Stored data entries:
· · ·

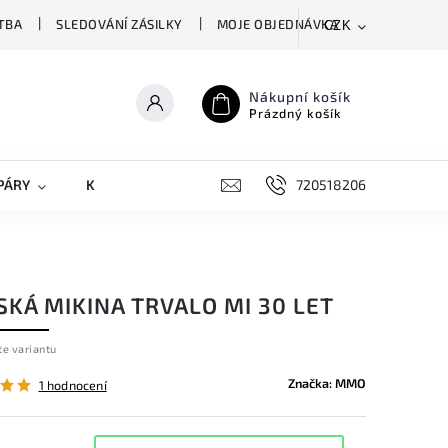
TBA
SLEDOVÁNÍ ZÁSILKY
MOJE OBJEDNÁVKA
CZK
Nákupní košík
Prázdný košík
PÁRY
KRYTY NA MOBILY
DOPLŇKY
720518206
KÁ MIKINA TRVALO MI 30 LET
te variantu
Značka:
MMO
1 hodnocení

· · ·

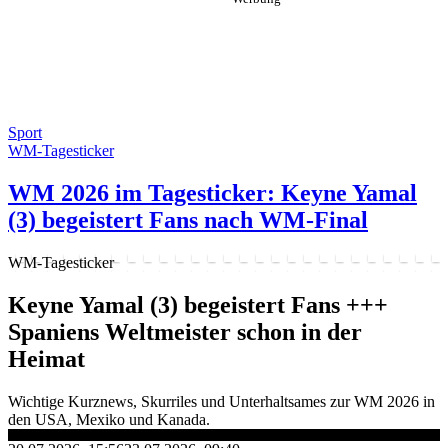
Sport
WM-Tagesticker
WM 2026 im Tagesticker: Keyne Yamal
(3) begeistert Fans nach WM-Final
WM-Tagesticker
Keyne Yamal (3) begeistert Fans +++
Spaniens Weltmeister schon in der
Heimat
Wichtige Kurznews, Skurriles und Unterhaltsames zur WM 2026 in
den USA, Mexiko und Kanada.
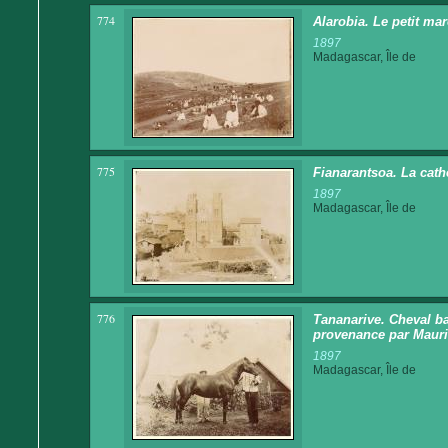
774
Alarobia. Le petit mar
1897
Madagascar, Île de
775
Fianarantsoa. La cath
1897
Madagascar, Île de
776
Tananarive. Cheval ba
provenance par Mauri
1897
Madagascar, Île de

· · ·

_EXERCISE DIRECTIONS:_ Respond with a single number, namely how many lines of the entries contain the word "Keyne".

_OUTPUT FOR THIS TASK:_ 2